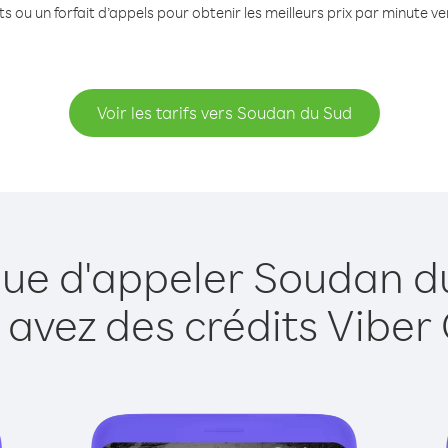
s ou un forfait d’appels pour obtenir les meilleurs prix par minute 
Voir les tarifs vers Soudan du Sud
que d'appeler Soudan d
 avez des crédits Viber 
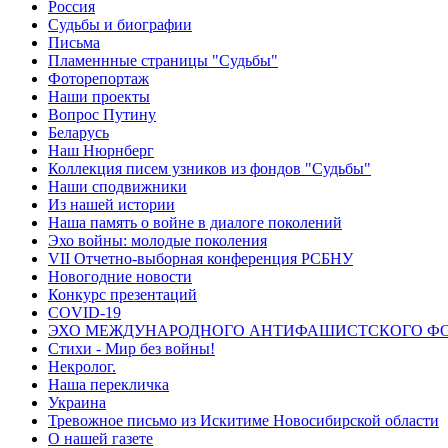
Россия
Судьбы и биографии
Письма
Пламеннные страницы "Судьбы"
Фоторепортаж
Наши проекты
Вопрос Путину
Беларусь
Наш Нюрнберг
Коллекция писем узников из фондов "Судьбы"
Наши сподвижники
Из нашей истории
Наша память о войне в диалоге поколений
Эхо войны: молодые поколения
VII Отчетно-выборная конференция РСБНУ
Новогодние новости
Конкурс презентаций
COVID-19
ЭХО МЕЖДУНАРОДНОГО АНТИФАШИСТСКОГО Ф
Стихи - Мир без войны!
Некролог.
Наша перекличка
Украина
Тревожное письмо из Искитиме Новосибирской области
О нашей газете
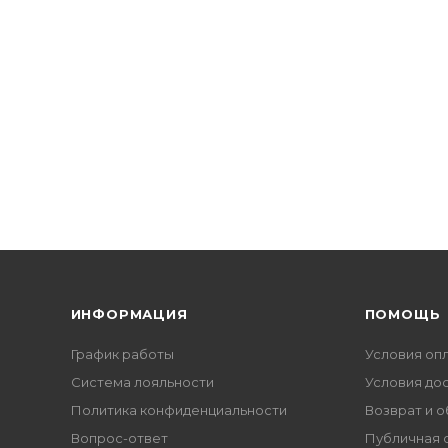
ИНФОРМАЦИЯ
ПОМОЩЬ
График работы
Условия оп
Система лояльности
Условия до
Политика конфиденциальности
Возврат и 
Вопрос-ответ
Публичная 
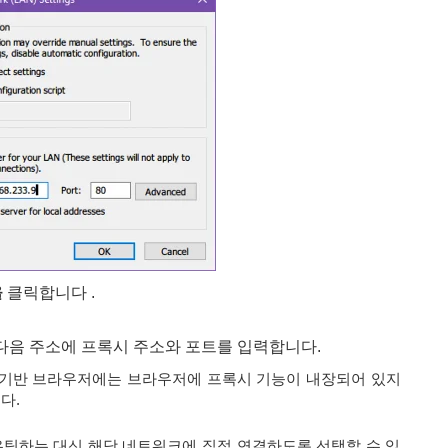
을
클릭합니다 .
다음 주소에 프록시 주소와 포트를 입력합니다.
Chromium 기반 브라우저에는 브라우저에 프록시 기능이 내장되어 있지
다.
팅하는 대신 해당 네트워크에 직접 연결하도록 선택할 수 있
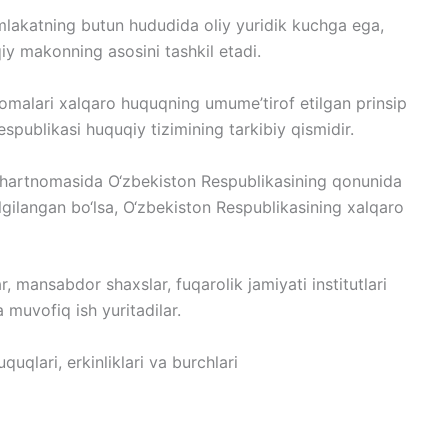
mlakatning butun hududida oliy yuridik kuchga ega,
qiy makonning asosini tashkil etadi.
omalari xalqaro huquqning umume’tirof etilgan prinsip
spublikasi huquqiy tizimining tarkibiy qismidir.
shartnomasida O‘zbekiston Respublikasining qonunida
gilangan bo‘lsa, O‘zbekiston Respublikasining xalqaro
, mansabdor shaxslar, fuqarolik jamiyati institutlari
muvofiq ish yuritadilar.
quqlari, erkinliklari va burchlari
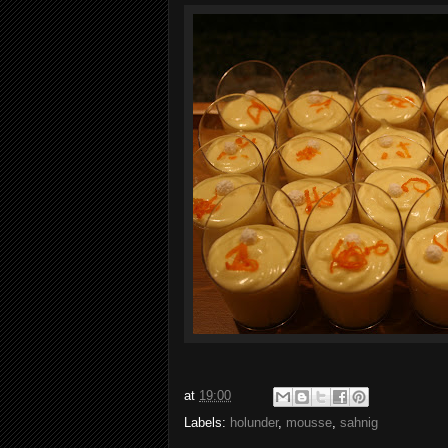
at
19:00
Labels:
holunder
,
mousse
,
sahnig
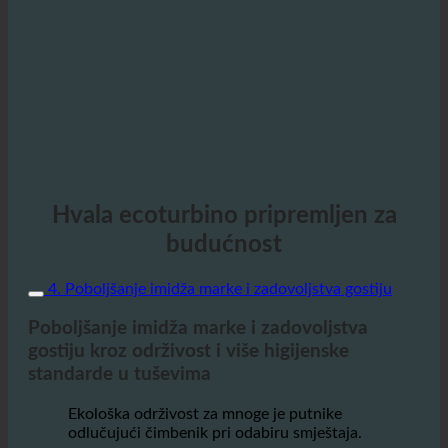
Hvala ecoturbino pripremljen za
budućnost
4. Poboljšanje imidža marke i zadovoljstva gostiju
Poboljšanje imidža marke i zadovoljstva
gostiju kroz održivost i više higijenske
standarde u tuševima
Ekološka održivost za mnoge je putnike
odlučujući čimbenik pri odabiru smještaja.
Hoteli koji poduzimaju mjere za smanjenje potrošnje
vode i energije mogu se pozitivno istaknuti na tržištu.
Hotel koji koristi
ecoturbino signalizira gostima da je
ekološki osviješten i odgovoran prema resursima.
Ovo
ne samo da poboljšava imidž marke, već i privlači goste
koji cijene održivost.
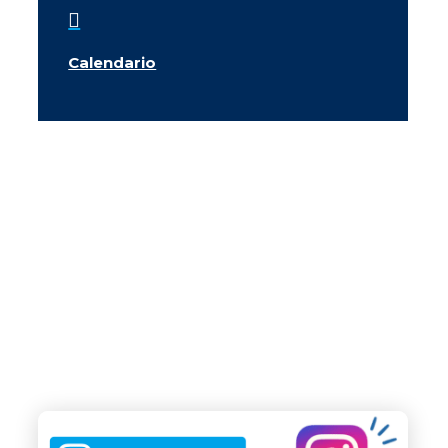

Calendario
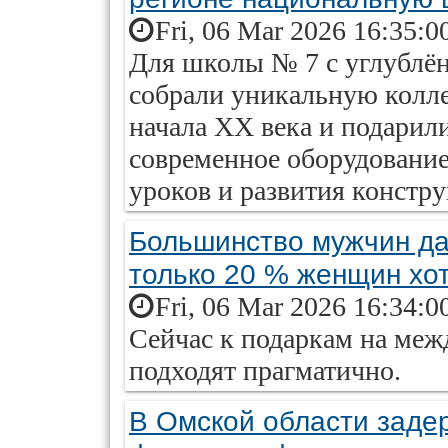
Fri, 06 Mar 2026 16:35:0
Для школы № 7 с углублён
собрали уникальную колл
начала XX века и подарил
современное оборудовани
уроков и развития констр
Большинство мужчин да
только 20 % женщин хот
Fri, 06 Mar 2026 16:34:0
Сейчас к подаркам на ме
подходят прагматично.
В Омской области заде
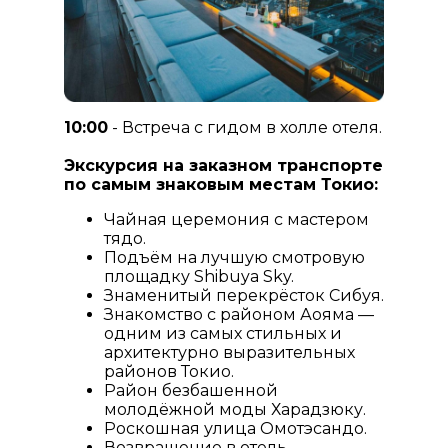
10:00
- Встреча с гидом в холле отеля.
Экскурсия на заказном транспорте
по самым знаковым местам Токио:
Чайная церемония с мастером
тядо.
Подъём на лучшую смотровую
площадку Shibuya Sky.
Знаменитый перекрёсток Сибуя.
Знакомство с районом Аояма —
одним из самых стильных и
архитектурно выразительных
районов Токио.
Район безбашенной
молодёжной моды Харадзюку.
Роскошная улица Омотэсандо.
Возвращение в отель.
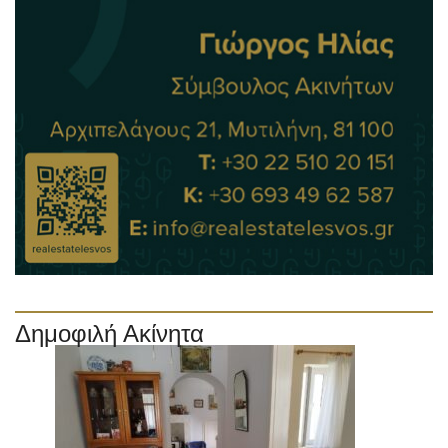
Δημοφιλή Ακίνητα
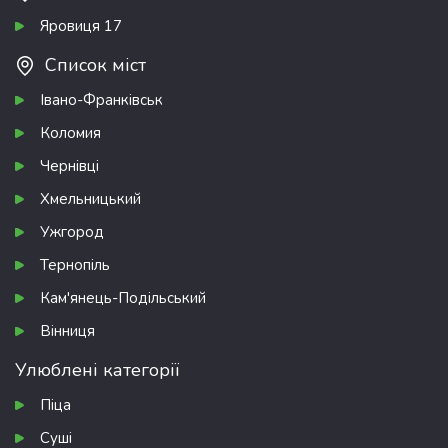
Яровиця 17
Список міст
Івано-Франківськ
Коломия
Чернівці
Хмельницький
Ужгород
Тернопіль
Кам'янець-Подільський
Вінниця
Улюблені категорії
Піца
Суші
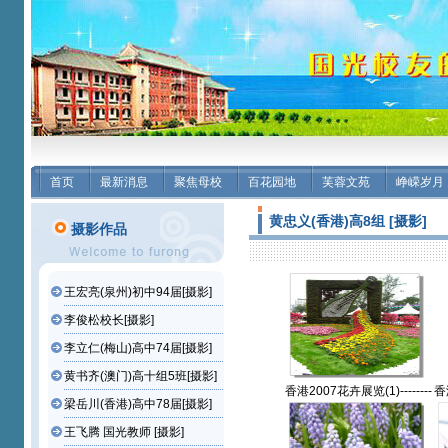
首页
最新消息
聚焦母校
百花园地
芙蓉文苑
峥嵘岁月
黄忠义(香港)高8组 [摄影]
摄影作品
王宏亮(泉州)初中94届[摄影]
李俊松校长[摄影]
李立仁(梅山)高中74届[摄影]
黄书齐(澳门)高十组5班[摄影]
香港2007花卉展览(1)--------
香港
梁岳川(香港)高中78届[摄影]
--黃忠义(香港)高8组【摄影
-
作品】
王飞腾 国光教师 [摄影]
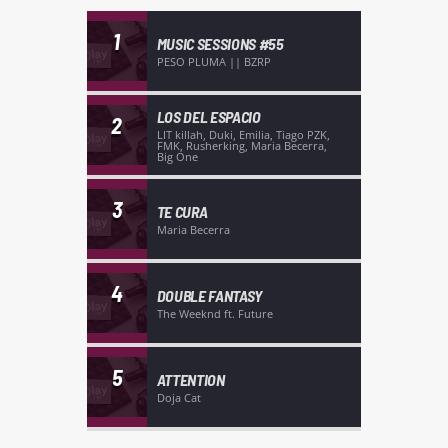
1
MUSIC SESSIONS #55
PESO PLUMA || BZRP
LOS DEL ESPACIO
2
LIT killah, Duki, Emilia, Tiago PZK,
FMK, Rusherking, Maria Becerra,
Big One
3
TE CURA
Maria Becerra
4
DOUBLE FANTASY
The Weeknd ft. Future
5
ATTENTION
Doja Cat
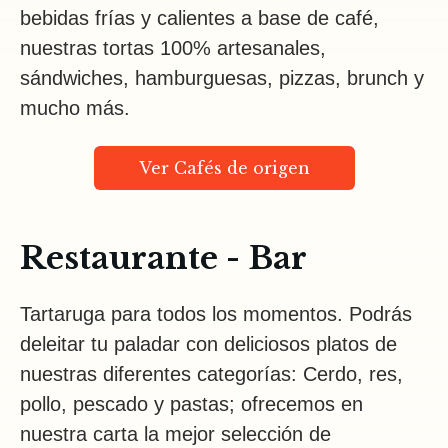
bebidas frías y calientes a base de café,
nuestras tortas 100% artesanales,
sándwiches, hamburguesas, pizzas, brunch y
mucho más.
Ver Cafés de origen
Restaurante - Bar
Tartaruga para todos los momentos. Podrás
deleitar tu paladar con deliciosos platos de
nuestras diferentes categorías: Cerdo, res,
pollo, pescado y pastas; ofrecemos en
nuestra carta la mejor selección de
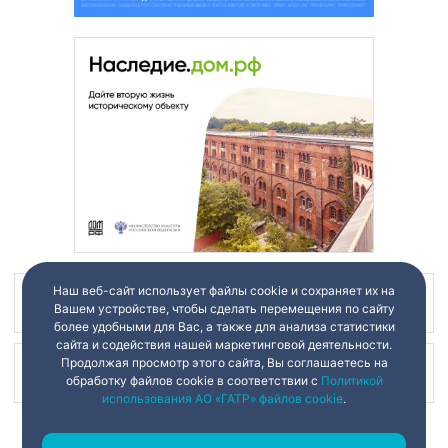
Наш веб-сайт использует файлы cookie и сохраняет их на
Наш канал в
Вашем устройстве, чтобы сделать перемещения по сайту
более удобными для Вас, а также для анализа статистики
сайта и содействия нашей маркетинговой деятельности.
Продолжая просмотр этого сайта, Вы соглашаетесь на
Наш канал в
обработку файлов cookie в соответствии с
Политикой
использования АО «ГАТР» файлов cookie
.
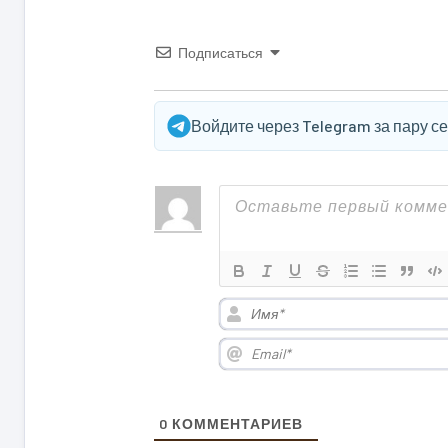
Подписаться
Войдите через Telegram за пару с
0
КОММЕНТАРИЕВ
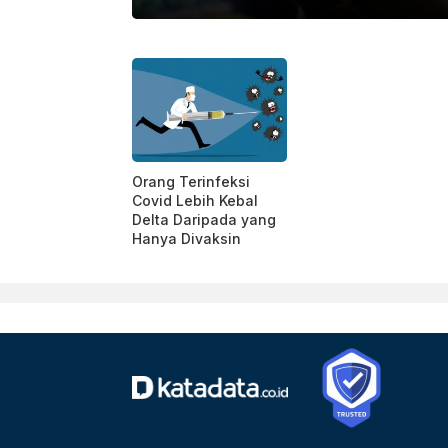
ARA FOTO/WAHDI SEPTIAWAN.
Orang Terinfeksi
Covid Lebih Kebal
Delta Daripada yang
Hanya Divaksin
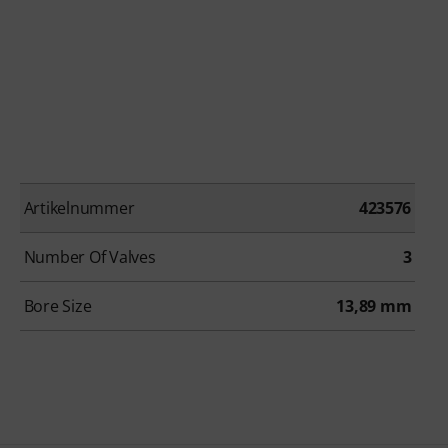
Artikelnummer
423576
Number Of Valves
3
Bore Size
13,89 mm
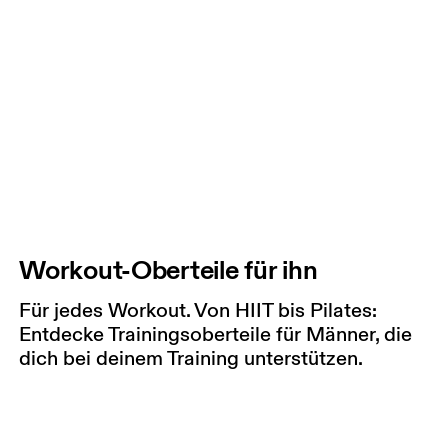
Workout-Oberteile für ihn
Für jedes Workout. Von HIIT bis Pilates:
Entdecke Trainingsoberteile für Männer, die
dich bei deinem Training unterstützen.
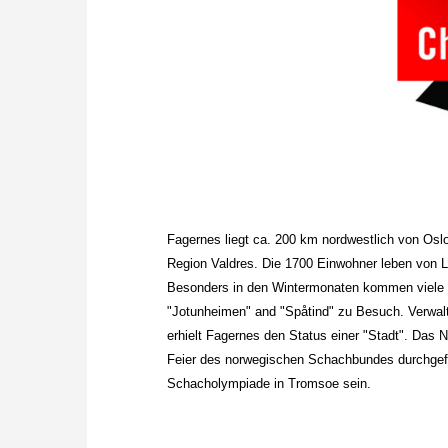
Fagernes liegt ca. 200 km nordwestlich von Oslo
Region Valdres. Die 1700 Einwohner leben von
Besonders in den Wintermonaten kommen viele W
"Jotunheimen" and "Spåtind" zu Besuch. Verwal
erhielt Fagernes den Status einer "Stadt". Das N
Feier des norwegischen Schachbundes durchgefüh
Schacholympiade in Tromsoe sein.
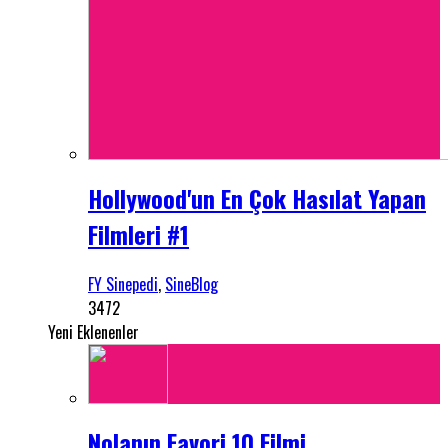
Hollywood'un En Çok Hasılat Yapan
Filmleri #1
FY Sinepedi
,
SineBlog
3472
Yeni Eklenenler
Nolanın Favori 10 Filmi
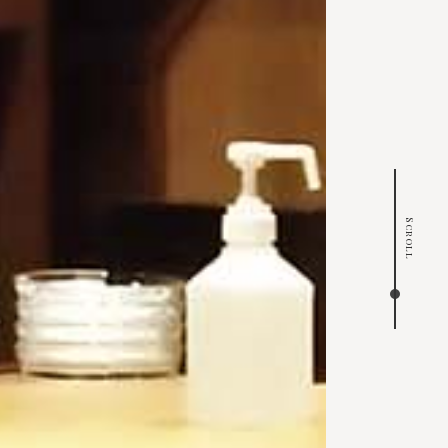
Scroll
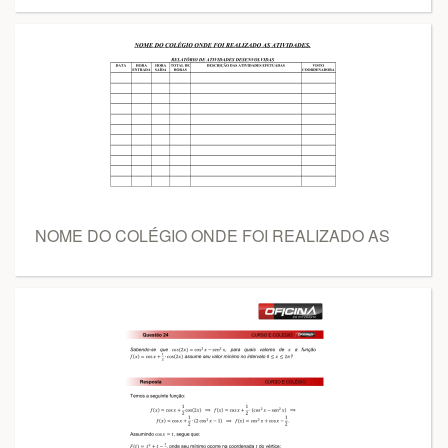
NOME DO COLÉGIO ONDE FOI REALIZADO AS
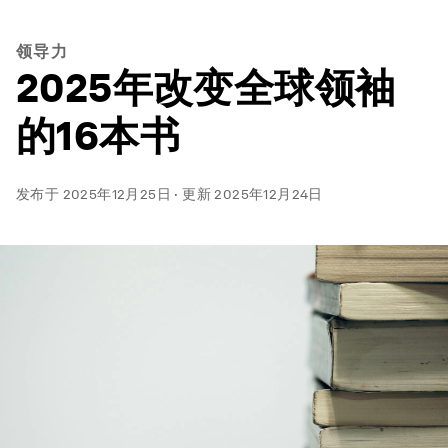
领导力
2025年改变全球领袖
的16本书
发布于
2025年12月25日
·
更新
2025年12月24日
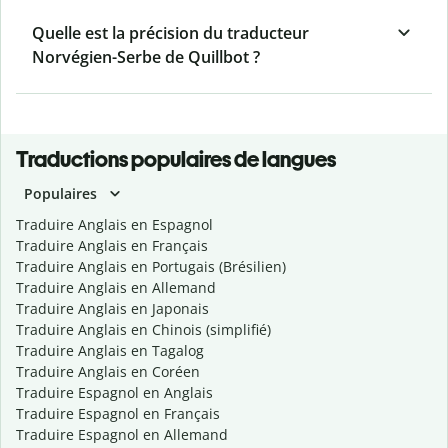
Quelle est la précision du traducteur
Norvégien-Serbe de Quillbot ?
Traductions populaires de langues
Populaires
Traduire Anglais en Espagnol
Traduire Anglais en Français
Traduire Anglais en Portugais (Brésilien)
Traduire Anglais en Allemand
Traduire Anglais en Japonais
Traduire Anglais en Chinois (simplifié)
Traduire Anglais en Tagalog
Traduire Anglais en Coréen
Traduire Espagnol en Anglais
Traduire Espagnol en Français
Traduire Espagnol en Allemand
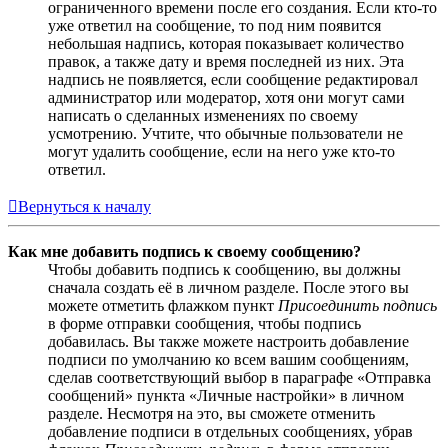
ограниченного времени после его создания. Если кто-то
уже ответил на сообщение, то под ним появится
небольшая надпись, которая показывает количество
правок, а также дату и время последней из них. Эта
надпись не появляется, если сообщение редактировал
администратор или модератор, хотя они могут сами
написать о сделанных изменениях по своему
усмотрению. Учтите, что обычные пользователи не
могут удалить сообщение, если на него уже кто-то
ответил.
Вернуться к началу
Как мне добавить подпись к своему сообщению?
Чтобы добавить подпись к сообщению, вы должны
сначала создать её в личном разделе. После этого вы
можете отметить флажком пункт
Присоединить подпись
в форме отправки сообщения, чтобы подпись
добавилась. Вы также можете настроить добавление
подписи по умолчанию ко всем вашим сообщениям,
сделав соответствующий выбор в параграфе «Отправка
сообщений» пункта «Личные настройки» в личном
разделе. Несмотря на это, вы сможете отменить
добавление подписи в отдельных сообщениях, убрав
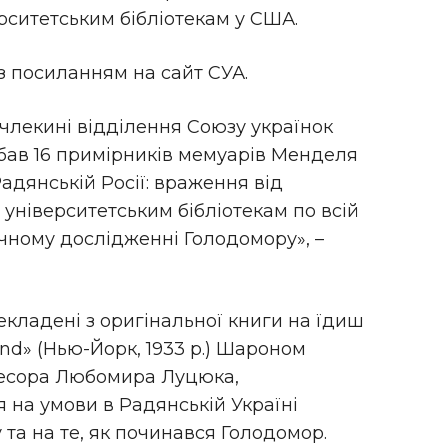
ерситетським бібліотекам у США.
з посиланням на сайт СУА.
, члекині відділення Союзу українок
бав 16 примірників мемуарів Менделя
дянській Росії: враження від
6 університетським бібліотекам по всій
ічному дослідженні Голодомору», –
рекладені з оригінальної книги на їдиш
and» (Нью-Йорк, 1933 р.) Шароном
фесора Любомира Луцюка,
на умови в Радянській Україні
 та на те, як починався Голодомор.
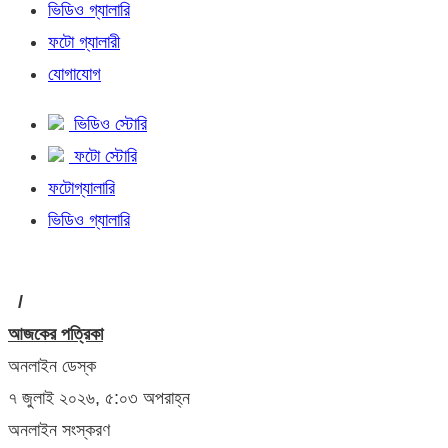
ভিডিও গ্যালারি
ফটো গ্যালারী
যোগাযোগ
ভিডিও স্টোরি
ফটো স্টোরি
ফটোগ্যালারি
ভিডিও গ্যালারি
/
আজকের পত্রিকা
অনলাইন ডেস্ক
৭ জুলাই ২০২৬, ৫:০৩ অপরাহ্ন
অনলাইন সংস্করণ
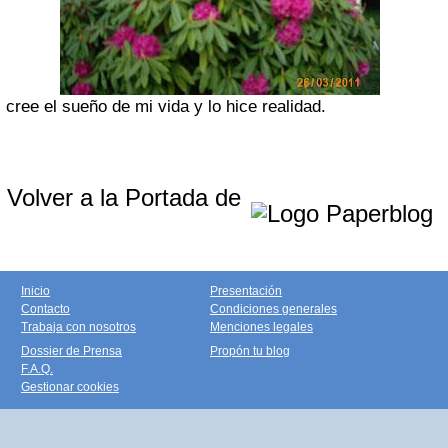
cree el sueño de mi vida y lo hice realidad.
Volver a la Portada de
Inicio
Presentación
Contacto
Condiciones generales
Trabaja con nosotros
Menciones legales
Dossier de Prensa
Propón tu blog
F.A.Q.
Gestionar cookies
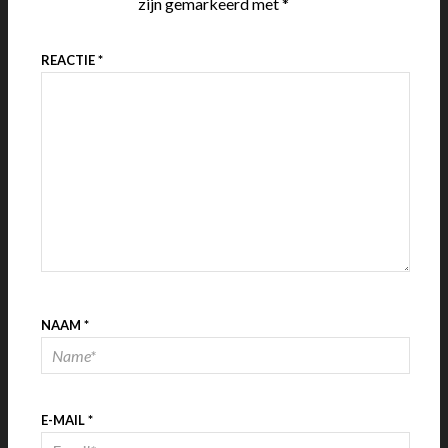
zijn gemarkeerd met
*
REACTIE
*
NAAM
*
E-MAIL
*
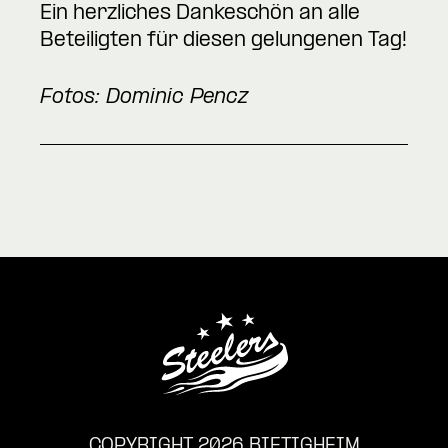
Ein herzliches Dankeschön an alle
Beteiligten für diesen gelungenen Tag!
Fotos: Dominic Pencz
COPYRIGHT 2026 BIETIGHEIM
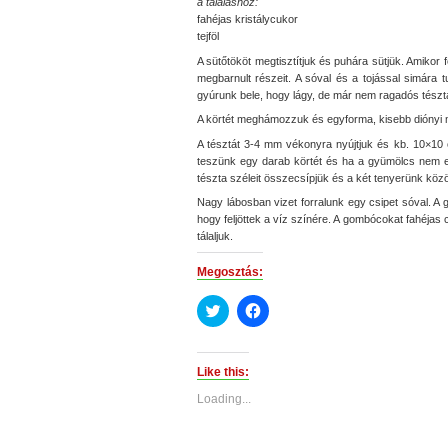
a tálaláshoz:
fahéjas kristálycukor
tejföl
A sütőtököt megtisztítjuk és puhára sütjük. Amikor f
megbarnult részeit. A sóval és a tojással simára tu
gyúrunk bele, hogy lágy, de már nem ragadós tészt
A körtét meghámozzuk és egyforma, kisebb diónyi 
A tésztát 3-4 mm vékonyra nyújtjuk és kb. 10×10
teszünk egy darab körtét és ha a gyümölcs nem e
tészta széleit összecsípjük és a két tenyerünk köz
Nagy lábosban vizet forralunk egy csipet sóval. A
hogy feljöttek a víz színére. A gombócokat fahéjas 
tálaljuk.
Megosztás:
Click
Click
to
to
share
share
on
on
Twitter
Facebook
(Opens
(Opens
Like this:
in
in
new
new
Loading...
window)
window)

— What to produce —
Determine which lines above include the word "koji", and report those lines in full.

— Answer area —
Hoteli koji poduzimaju mjere za smanjenje potrošnje
Hotel koji koristi
koji cijene održivost.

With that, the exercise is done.